◆ What you are asked to do ◆
Please set down, with no changes, every line of the material below from the one containing "about (19, 2490)" through the end. Skip the pictures.

◆ Records shown ◆
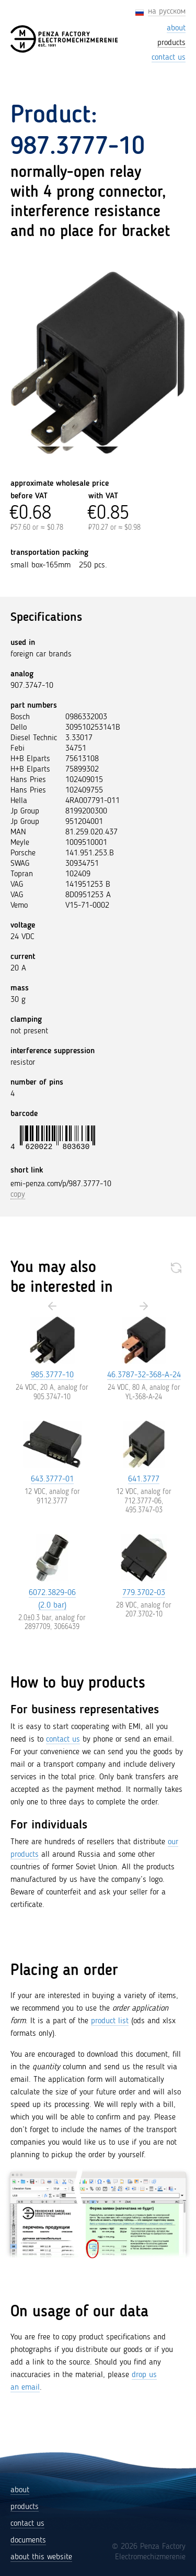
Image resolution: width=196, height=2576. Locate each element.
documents (28, 2540)
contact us (63, 1739)
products (24, 2507)
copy (17, 1194)
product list (110, 2021)
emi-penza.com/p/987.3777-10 (60, 1184)
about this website (41, 2557)
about (19, 2490)
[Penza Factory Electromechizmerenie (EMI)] (64, 39)
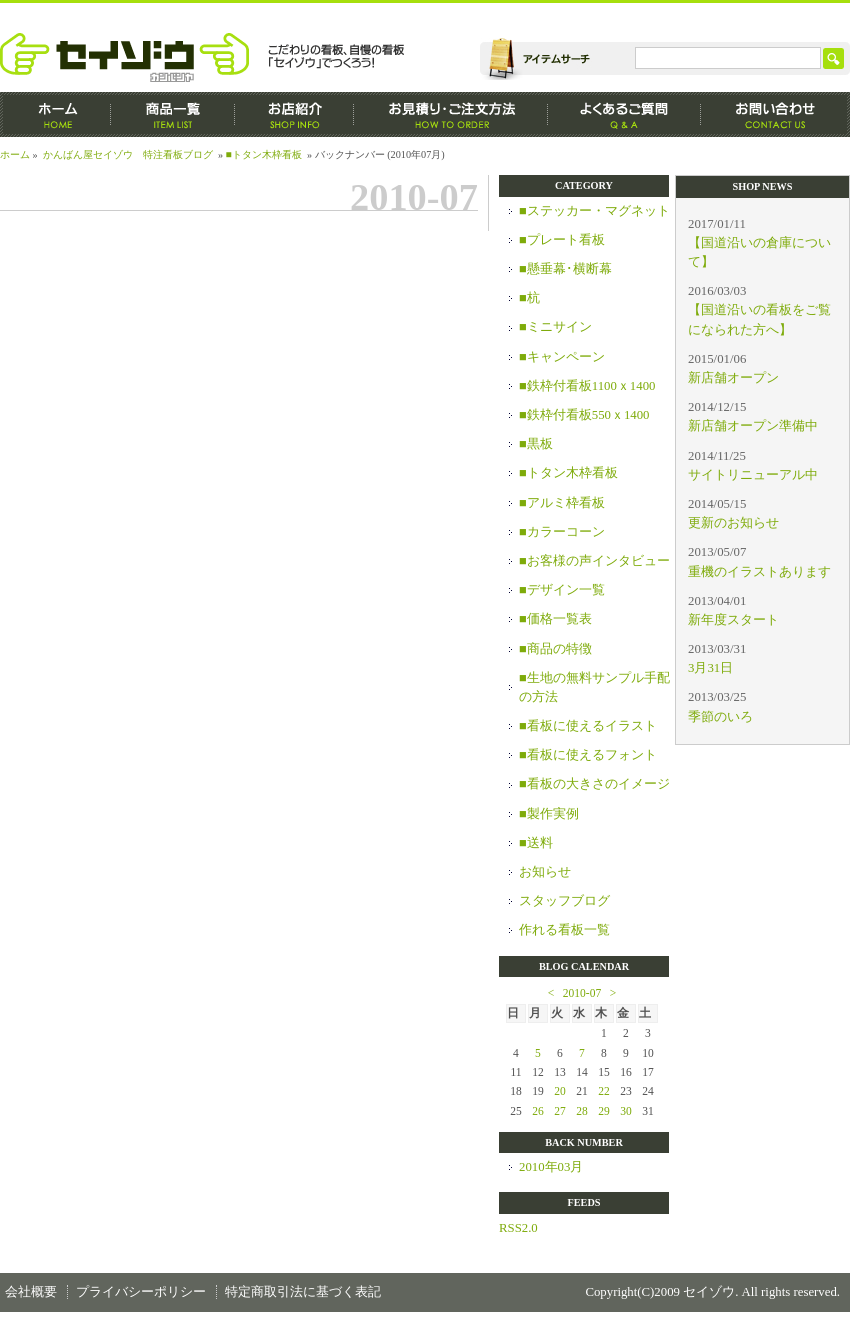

◆ The completed task ◆
about (19, 2490)
[Penza Factory Electromechizmerenie (EMI)] (64, 39)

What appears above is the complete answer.